Шведский дипломат продемонстрировал выдающиеся организаторские способности. В миссии был создан новый отдел во главе с Валленбергом. По его инициативе в различных концах Будапешта были созданы отделения миссии. Их сотрудники — около 400 человек, в основном, евреи, — после настойчивых переговоров Валленберга с венгерскими властями могли не носить желтую звезду на одежде и имели право свободно перемещаться по стране. Был введен защитный паспорт, обеспеченный личной подписью главы шведской миссии. Обладатель паспорта и его имущество находились под защитой шведской миссии вплоть до отъезда в Швецию.

По воспоминаниям очевидцев, Валленберг в пылу своей спасительной миссии не знал границ. Например, узнав, что с вокзала отправляется состав с евреями в Освенцим, он направился прямо на железнодорожную платформу и вопреки требованию эсэсовца покинуть ее, приблизился к составу. Затем «он вскарабкался на крышу вагона и стал раздавать паспорта через не закрытые еще двери. Приказы немцев сойти вниз Валленберг игнорировал… и продолжал раздавать паспорта в тянувшиеся к нему руки… Как только Валленберг раздал все имевшиеся у него паспорта, он приказал тем, кто шведские паспорта имеет, выйти из поезда к стоявшим неподалеку выкрашенным в национальные цвета шведского флага автомобилям». Так мог действовать человек, образно говоря, ведомый какой-то высшей силой. Такая сила и впрямь присутствовала. Это, на наш взгляд, была христианская мораль, которая неотступно владела сердцем этого человека.

Воодушевленный задачей спасения людей, Валленберг проявлял чудеса изобретательности: по всему Будапешту он скупал дома, объявляя их собственностью шведской миссии.

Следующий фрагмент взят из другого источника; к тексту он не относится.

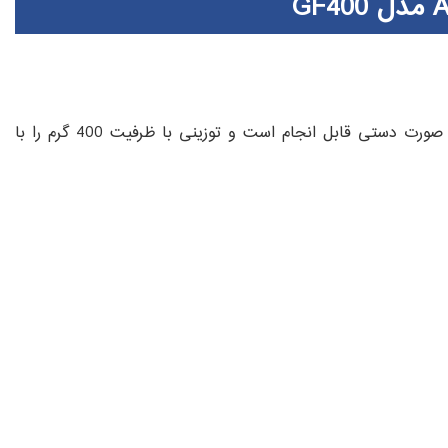
عمل کالیبره ترازوی AND مدل GF400 چون خارجی ست به صورت دستی قابل انجام است و توزینی با ظرفیت 400 گرم را با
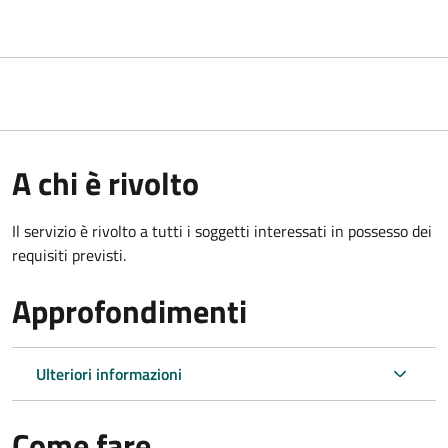
A chi è rivolto
Il servizio è rivolto a tutti i soggetti interessati in possesso dei
requisiti previsti.
Approfondimenti
Ulteriori informazioni
Come fare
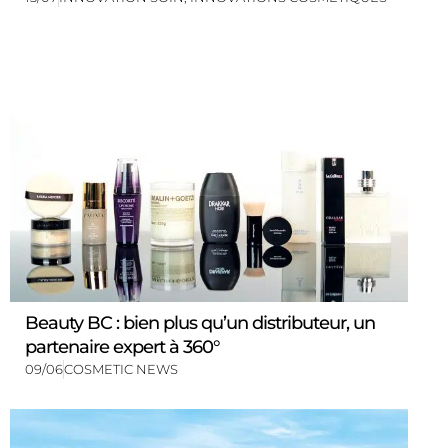
Beauty BC : bien plus qu’un distributeur, un
partenaire expert à 360°
09/06
COSMETIC NEWS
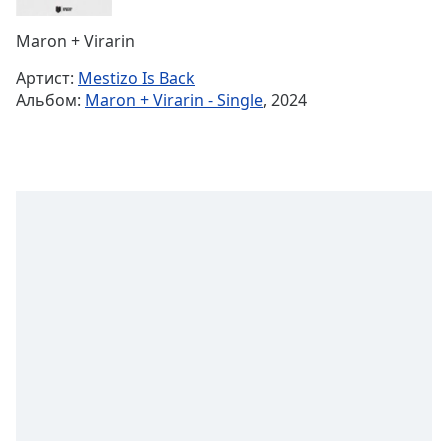
Remaining
Time
-
Maron + Virarin
-:-
Артист:
Mestizo Is Back
1x
Альбом:
Maron + Virarin - Single
, 2024
Playback
Rate
Chapters
Chapters
Descriptions
descriptions
off
,
selected
Subtitles
subtitles
settings
,
opens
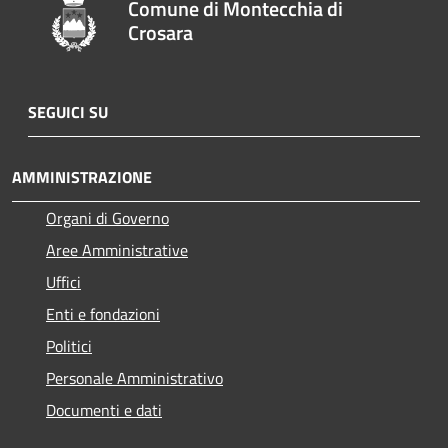
Comune di Montecchia di
Crosara
SEGUICI SU
AMMINISTRAZIONE
Organi di Governo
Aree Amministrative
Uffici
Enti e fondazioni
Politici
Personale Amministrativo
Documenti e dati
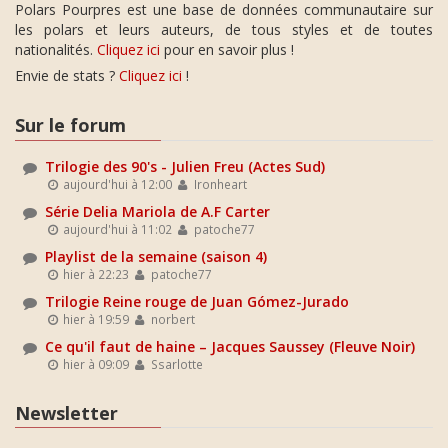
Polars Pourpres est une base de données communautaire sur
les polars et leurs auteurs, de tous styles et de toutes
nationalités.
Cliquez ici
pour en savoir plus !
Envie de stats ?
Cliquez ici
!
Sur le forum
Trilogie des 90's - Julien Freu (Actes Sud)
aujourd'hui à 12:00
Ironheart
Série Delia Mariola de A.F Carter
aujourd'hui à 11:02
patoche77
Playlist de la semaine (saison 4)
hier à 22:23
patoche77
Trilogie Reine rouge de Juan Gómez-Jurado
hier à 19:59
norbert
Ce qu'il faut de haine – Jacques Saussey (Fleuve Noir)
hier à 09:09
Ssarlotte
Newsletter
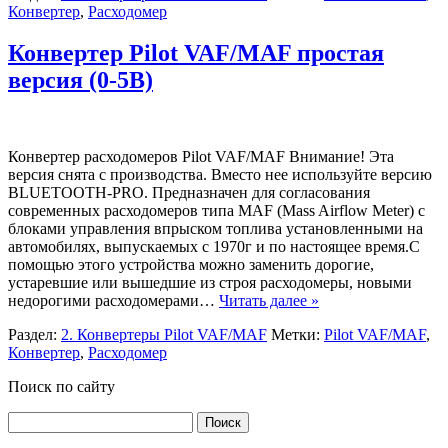
Конвертер
,
Расходомер
Конвертер Pilot VAF/MAF простая
версия (0-5В)
Конвертер расходомеров Pilot VAF/MAF Внимание! Эта
версия снята с производства. Вместо нее используйте версию
BLUETOOTH-PRO. Предназначен для согласования
современных расходомеров типа MAF (Mass Airflow Meter) с
блоками управления впрыском топлива установленными на
автомобилях, выпускаемых с 1970г и по настоящее время.С
помощью этого устройства можно заменить дорогие,
устаревшие или вышедшие из строя расходомеры, новыми
недорогими расходомерами…
Читать далее »
Раздел:
2. Конвертеры Pilot VAF/MAF
Метки:
Pilot VAF/MAF
,
Конвертер
,
Расходомер
Поиск по сайту
Найти:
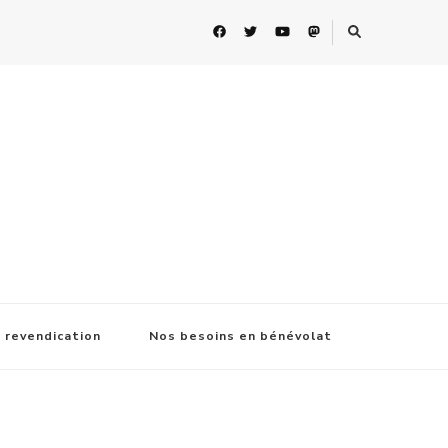
 revendication
Nos besoins en bénévolat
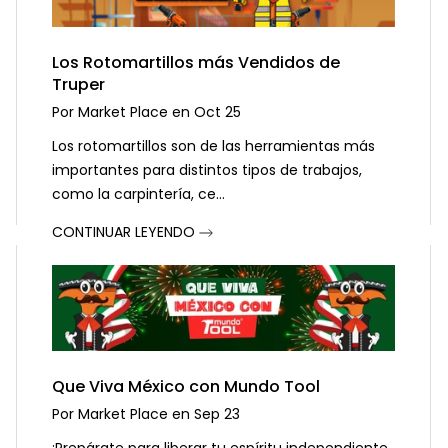
Los Rotomartillos más Vendidos de
Truper
Por
Market Place
en
Oct 25
Los rotomartillos son de las herramientas más
importantes para distintos tipos de trabajos,
como la carpintería, ce...
CONTINUAR LEYENDO
Que Viva México con Mundo Tool
Por
Market Place
en
Sep 23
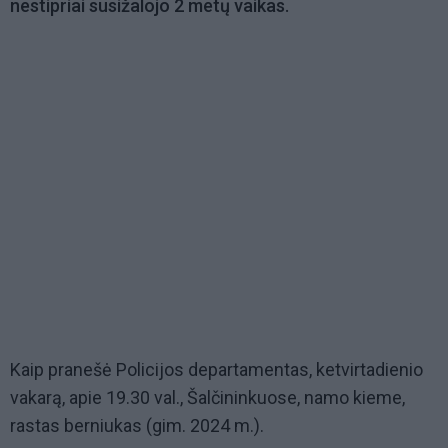
nestipriai susižalojo 2 metų vaikas.
Kaip pranešė Policijos departamentas, ketvirtadienio
vakarą, apie 19.30 val., Šalčininkuose, namo kieme,
rastas berniukas (gim. 2024 m.).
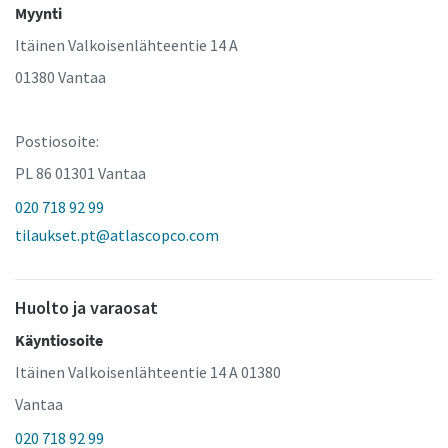
Myynti
Itäinen Valkoisenlähteentie 14 A
01380 Vantaa
Postiosoite:
PL 86 01301 Vantaa
020 718 92 99
tilaukset.pt@atlascopco.com
Huolto ja varaosat
Käyntiosoite
Itäinen Valkoisenlähteentie 14 A 01380
Vantaa
020 718 92 99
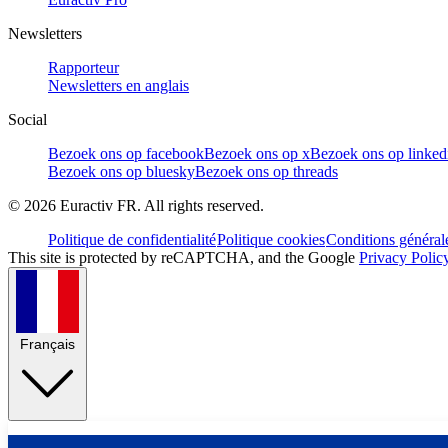
Newsletters
Rapporteur
Newsletters en anglais
Social
Bezoek ons op facebook
Bezoek ons op x
Bezoek ons op linked
Bezoek ons op bluesky
Bezoek ons op threads
©
2026
Euractiv FR. All rights reserved.
Politique de confidentialité
Politique cookies
Conditions général
This site is protected by reCAPTCHA, and the Google
Privacy Polic
Français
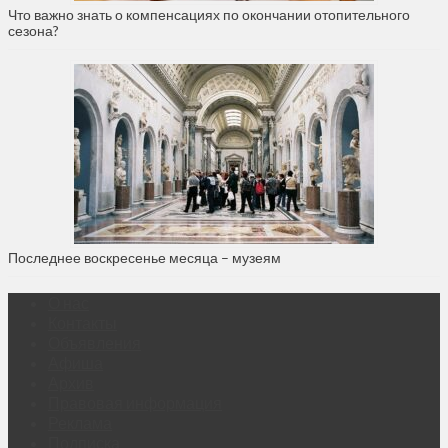
Что важно знать о компенсациях по окончании отопительного
сезона?
Последнее воскресенье месяца – музеям
О нас
Контакты
Объявления
Афиша
Архив
Правовая информация
Реклама
Подписка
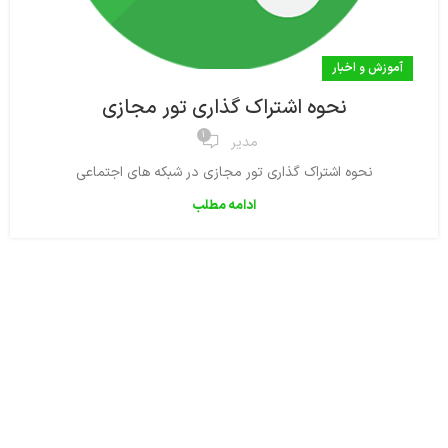
آموزش و اخبار
نحوه اشتراک گذاری تور مجازی
1
مدیر
نحوه اشتراک گذاری تور مجازی در شبکه های اجتماعی
ادامه مطلب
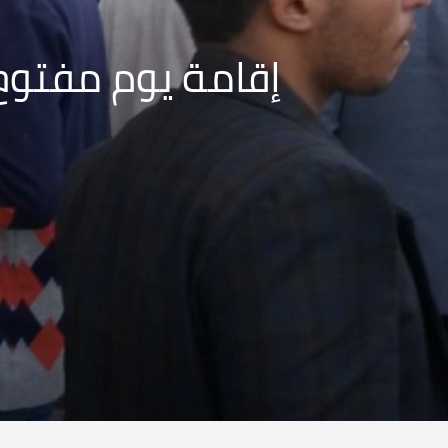
إقامة يوم مفتوح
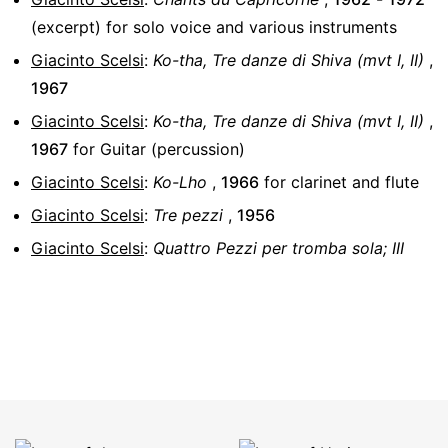
(excerpt)
for
solo voice and various instruments
Giacinto Scelsi
:
Ko-tha, Tre danze di Shiva (mvt I, II)
,
1967
Giacinto Scelsi
:
Ko-tha, Tre danze di Shiva (mvt I, II)
,
1967
for
Guitar (percussion)
Giacinto Scelsi
:
Ko-Lho
,
1966
for
clarinet and flute
Giacinto Scelsi
:
Tre pezzi
,
1956
Giacinto Scelsi
:
Quattro Pezzi per tromba sola; III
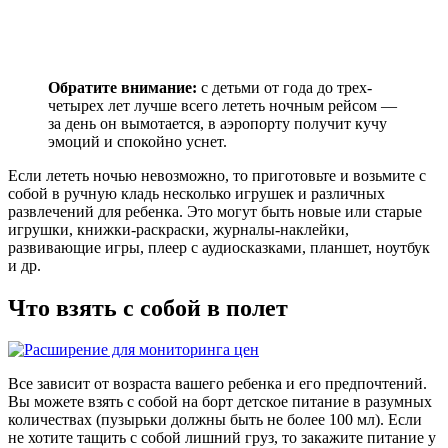
Обратите внимание:
с детьми от года до трех-
четырех лет лучше всего лететь ночным рейсом —
за день он вымотается, в аэропорту получит кучу
эмоций и спокойно уснет.
Если лететь ночью невозможно, то приготовьте и возьмите с
собой в ручную кладь несколько игрушек и различных
развлечений для ребенка. Это могут быть новые или старые
игрушки, книжки-раскраски, журналы-наклейки,
развивающие игры, плеер с аудиосказками, планшет, ноутбук
и др.
Что взять с собой в полет
Все зависит от возраста вашего ребенка и его предпочтений.
Вы можете взять с собой на борт детское питание в разумных
количествах (пузырьки должны быть не более 100 мл). Если
не хотите тащить с собой лишний груз, то закажите питание у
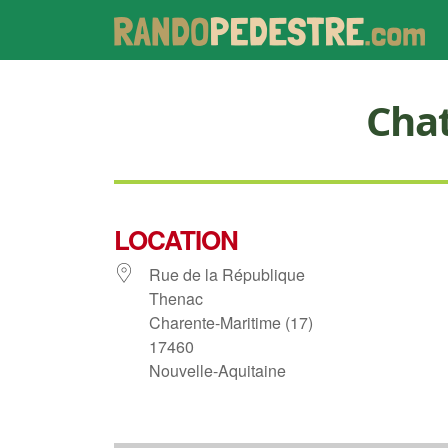
Cha
LOCATION
Rue de la République
Thenac
Charente-Maritime (17)
17460
Nouvelle-Aquitaine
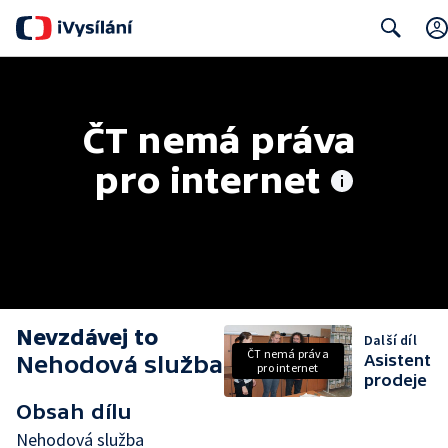
Search
ČT nemá práva 
pro internet
Nevzdávej to
Další díl
ČT nemá práva
Nehodová služba
Asistent
pro internet
prodeje
Obsah dílu
Nehodová služba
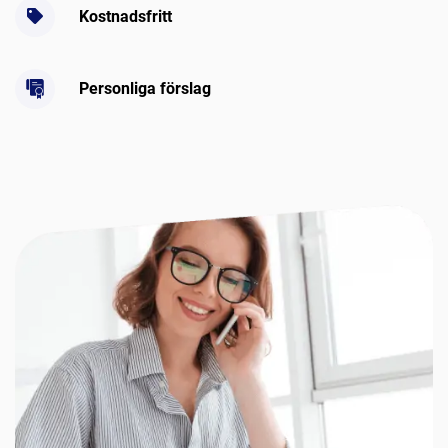
Kostnadsfritt
Personliga förslag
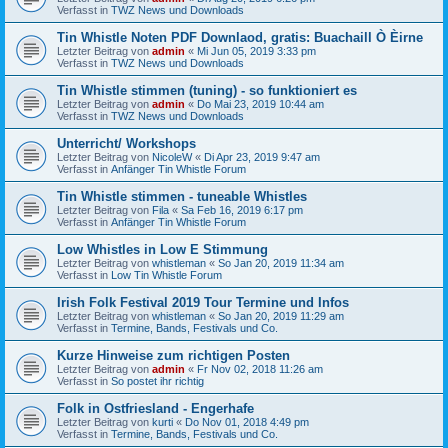
Verfasst in
TWZ News und Downloads
Tin Whistle Noten PDF Downlaod, gratis: Buachaill Ò Èirne
Letzter Beitrag von
admin
«
Mi Jun 05, 2019 3:33 pm
Verfasst in
TWZ News und Downloads
Tin Whistle stimmen (tuning) - so funktioniert es
Letzter Beitrag von
admin
«
Do Mai 23, 2019 10:44 am
Verfasst in
TWZ News und Downloads
Unterricht/ Workshops
Letzter Beitrag von
NicoleW
«
Di Apr 23, 2019 9:47 am
Verfasst in
Anfänger Tin Whistle Forum
Tin Whistle stimmen - tuneable Whistles
Letzter Beitrag von
Fila
«
Sa Feb 16, 2019 6:17 pm
Verfasst in
Anfänger Tin Whistle Forum
Low Whistles in Low E Stimmung
Letzter Beitrag von
whistleman
«
So Jan 20, 2019 11:34 am
Verfasst in
Low Tin Whistle Forum
Irish Folk Festival 2019 Tour Termine und Infos
Letzter Beitrag von
whistleman
«
So Jan 20, 2019 11:29 am
Verfasst in
Termine, Bands, Festivals und Co.
Kurze Hinweise zum richtigen Posten
Letzter Beitrag von
admin
«
Fr Nov 02, 2018 11:26 am
Verfasst in
So postet ihr richtig
Folk in Ostfriesland - Engerhafe
Letzter Beitrag von
kurti
«
Do Nov 01, 2018 4:49 pm
Verfasst in
Termine, Bands, Festivals und Co.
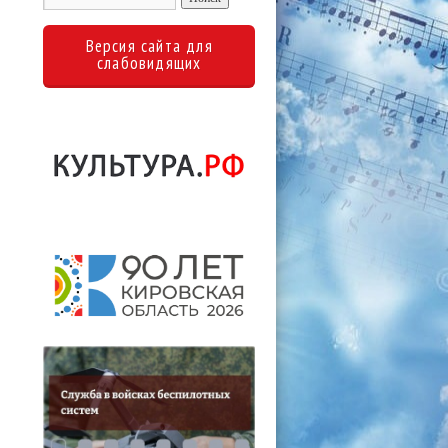
Версия сайта для
слабовидящих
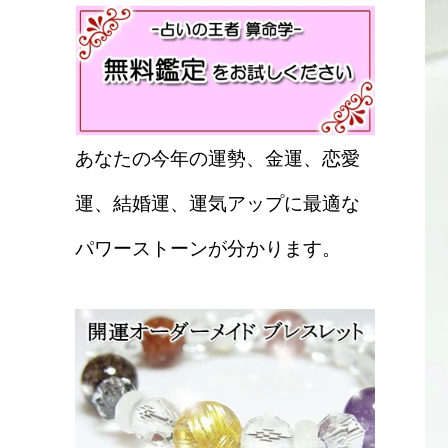
あなたの今年の運勢、金運、恋愛
運、結婚運、運気アップに最適な
パワーストーンが分かります。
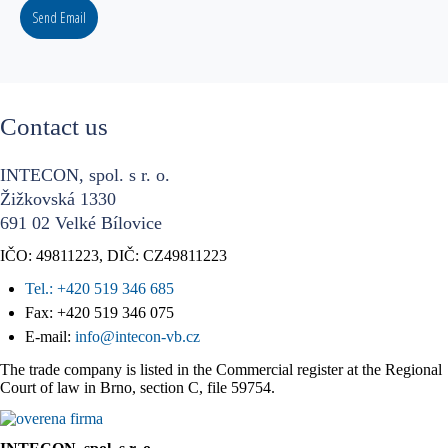
Send Email
Contact us
INTECON, spol. s r. o.
Žižkovská 1330
691 02 Velké Bílovice
IČO: 49811223, DIČ: CZ49811223
Tel.: +420 519 346 685
Fax: +420 519 346 075
E-mail:
info@intecon-vb.cz
The trade company is listed in the Commercial register at the Regional
Court of law in Brno, section C, file 59754.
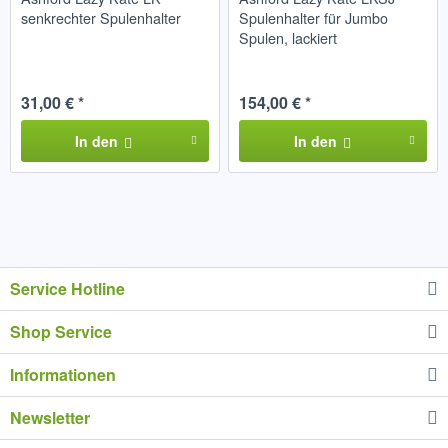
senkrechter Spulenhalter
Spulenhalter für Jumbo
Spulen, lackiert
31,00 € *
154,00 € *
In den
In den
Service Hotline
Shop Service
Informationen
Newsletter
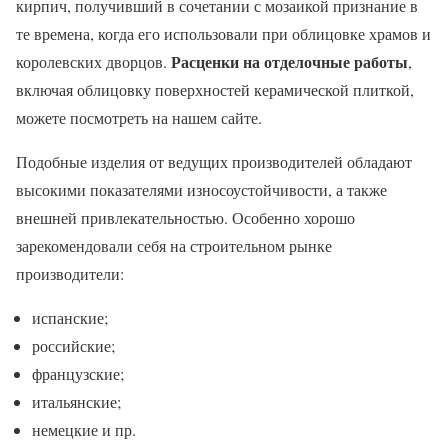
кирпич, получивший в сочетании с мозаикой признание в
те времена, когда его использовали при облицовке храмов и
Расценки на отделочные работы
королевских дворцов.
,
включая облицовку поверхностей керамической плиткой,
можете посмотреть на нашем сайте.
Подобные изделия от ведущих производителей обладают
высокими показателями износоустойчивости, а также
внешней привлекательностью. Особенно хорошо
зарекомендовали себя на строительном рынке
производители:
испанские;
российские;
французские;
итальянские;
немецкие и пр.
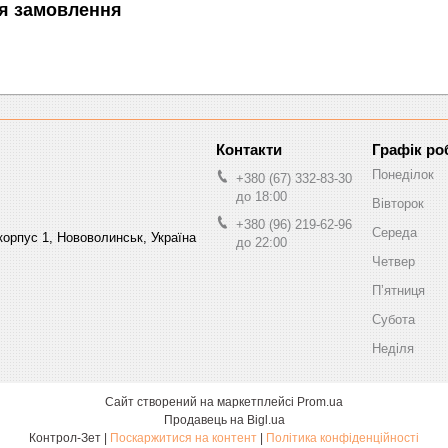
я замовлення
Графік ро
Понеділок
+380 (67) 332-83-30
до 18:00
Вівторок
+380 (96) 219-62-96
Середа
орпус 1, Нововолинськ, Україна
до 22:00
Четвер
Пʼятниця
Субота
Неділя
Сайт створений на маркетплейсі
Prom.ua
Продавець на Bigl.ua
Контрол-Зет |
Поскаржитися на контент
|
Політика конфіденційності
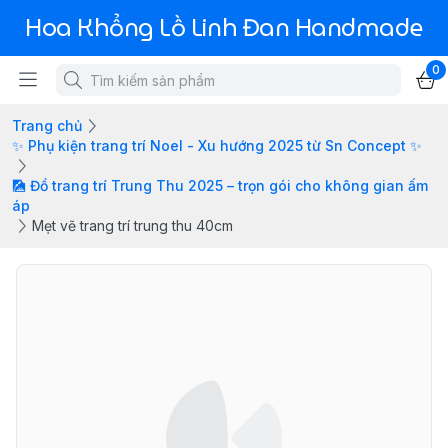
Hoa Khổng Lồ Linh Đan Handmade
0
Trang chủ
✨ Phụ kiện trang trí Noel - Xu hướng 2025 từ Sn Concept ✨
🎑 Đồ trang trí Trung Thu 2025 – trọn gói cho không gian ấm
áp
Mẹt vẽ trang trí trung thu 40cm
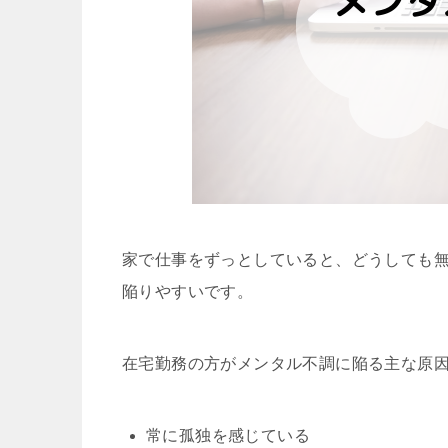
家で仕事をずっとしていると、どうしても
陥りやすいです。
在宅勤務の方がメンタル不調に陥る主な原
常に孤独を感じている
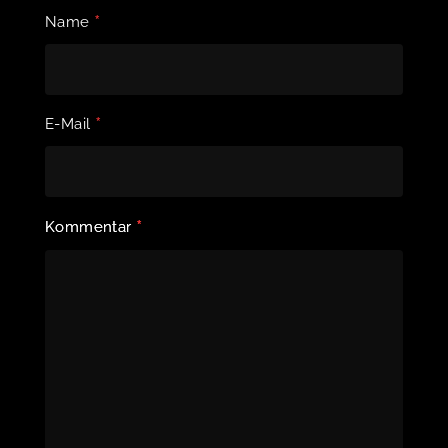
*
Name
*
E-Mail
*
Kommentar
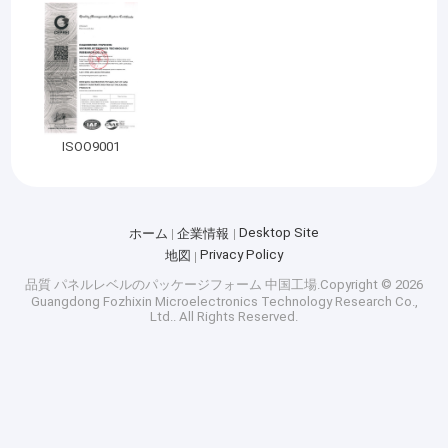
ISOO9001
Desktop Site
ホーム
企業情報
Privacy Policy
地図
品質
パネルレベルのパッケージフォーム
中国工場.Copyright © 2026
Guangdong Fozhixin Microelectronics Technology Research Co.,
Ltd.. All Rights Reserved.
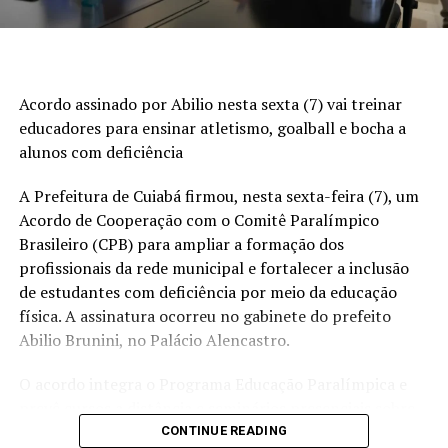
DON'T MISS
VÍDEO: Ana Castela flagra onça-pintada durante visita
ao Pantanal de MT com Zé Felipe e família
Acordo assinado por Abilio nesta sexta (7) vai treinar
educadores para ensinar atletismo, goalball e bocha a
alunos com deficiência
A Prefeitura de Cuiabá firmou, nesta sexta-feira (7), um
Acordo de Cooperação com o Comitê Paralímpico
Brasileiro (CPB) para ampliar a formação dos
profissionais da rede municipal e fortalecer a inclusão
de estudantes com deficiência por meio da educação
física. A assinatura ocorreu no gabinete do prefeito
Abilio Brunini, no Palácio Alencastro.
O acordo integra o Programa Educação Paralímpica e
prevê cursos a distância e seminários presenciais sobre
modalidades paralímpicas, classificação esportiva,
CONTINUE READING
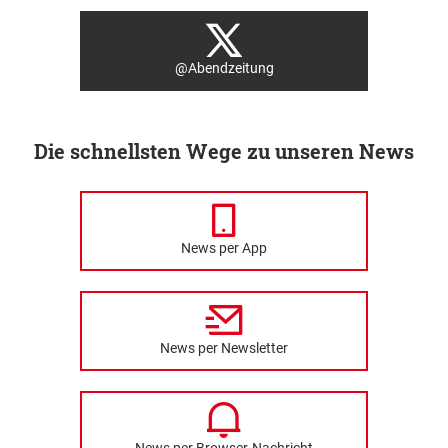
@Abendzeitung
Die schnellsten Wege zu unseren News
News per App
News per Newsletter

Сие значило, что на них распространялся дипломатический иммунитет, и местные власти не могли ступить на их территорию. В общей сложности до 30 тысяч людей нашли убежище в таких домах.

Людей, озабоченных неистребимым желанием спасти попавших в беду, нередко осеняют самые невероятные идеи. Одной из таковых оказалась идея «охранных пропусков», которая спонтанно родилась во время беседы Валленберга со своим коллегой — вторым секретарём посольства Швеции в Венгрии — Пером Ангером (1913–2002). Иными словами, эти двое подвижников добра и милосердия от дипломатии сами придумали название и бланк документа, который оказывал магическое воздействие на офицеров и солдат вермахта: желто-голубой лист бумаги с тремя коронами, составленный на немецком и венгерском языках и скрепленный несколькими печатями. Суть этих пропусков заключалась в том, что податель сего оказывает важные услуги шведскому королевству и находится под охраной шведского закона. Хотя юридическая сила этого документа была весьма сомнительной, но на практике именно он безотказно действовал в те смутные времена. Евреи, обладавшие подобными документами, имели шанс избежать депортации в нацистские лагеря. Благодаря одной только этой идее получили право на жизнь тысячи людей.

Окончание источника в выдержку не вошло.